If I get my math right, our 1000-pound lift going 12 feet in 6 hours could generate 0.001 of horsepower (at perfect efficiency). If I have any readership, feel free to check my math. That works out to about 0.7 watts, which is the power generated by a really small solar panel. We can scale up the foot/pounds by upping the pounds, as the tide can lift a theoretical infinite weight.

Using my bigger boat, we can assume just over 3 tons of lift and generate just about 0.006 HP or 4.5 watts. I think I’ve found the flaw in my theory. A freaking 25,000-ton freighter rising and falling twice a day would generate 50 horsepower, about the same as a motorcycle. Perhaps I’m out of my mind, or perhaps I got the math wrong, but I swear there’s a pony somewhere under all this shit, I just need to keep digging.

Anyway, I hope I got the math wrong and there’s some potential to this, but right now I feel like an idiot.
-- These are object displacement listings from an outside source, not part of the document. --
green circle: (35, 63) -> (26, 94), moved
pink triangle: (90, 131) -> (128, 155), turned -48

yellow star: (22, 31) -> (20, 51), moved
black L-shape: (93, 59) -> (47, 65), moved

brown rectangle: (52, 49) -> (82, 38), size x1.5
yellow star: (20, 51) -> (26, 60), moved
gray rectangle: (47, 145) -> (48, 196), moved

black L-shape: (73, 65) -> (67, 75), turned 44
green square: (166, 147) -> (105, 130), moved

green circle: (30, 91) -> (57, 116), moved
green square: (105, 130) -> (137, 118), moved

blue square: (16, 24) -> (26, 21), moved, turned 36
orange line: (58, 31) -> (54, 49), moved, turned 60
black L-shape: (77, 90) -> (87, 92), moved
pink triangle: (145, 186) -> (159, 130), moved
Maybe the refrigerator booster idea will work out better.

5 comments:

Seth said...

Tides have huge power, but spread far and wide. Waves on the other hand ... here's an interesting concept.

Anonymous said...

Scotland Plans World’s First Tidal Turbine Farms
here

Carla said...

art, I can't connect with your link.
This is very much an interesting topic, and problem.

I was actually thinking about this the other day. You know the fresh water swimming pool just up the road, and its little inlet? That seems to almost always have water rushing through it. That also has to translate into something.

???

Storage.
I'll keep reading.

and this is aaron signed on as carla.

Steve said...

It's frustrating to think all that power cannot be harnessed, but you are looking at the least mobile dimension...it takes maybe billions of gallons to flow into your little inlet to raise or lower that boat 12 feet, but another way to intuit it, and feel as well as know that your math is right is to think of the speed your boat/float rises and falls...2 feet an hour or .0004 MPH.

Assume at the least that the fresh water pool is maybe 300 meters by 100 meters and rises and falls 1 meter every 6 hours. that's 30,000 cubic meters or 5,000 per hour flowing through the opening that looks like maybe 1 meter by 1/4 meter...meaning a concentrated point of a lot of power. That's 30,000 metric tons eventually moving moving at an average speed of 25 MPH..but even then it can't turn a turbine or water wheel very forcefully because at any given time, the pressure is negligible.

But if you put an apparatus comparable to a wind turbine on the bottom of the inlet, all that volume and motion could be converted in a low torque mechanism to consistent energy ...That sounds like maybe what art is trying to show us.

Jeff said...

Once you introduce moving blades in the water, you are in regulatory hell. The low impact use of a boat as the only thing touching the water was intended to be a get out of jail free card.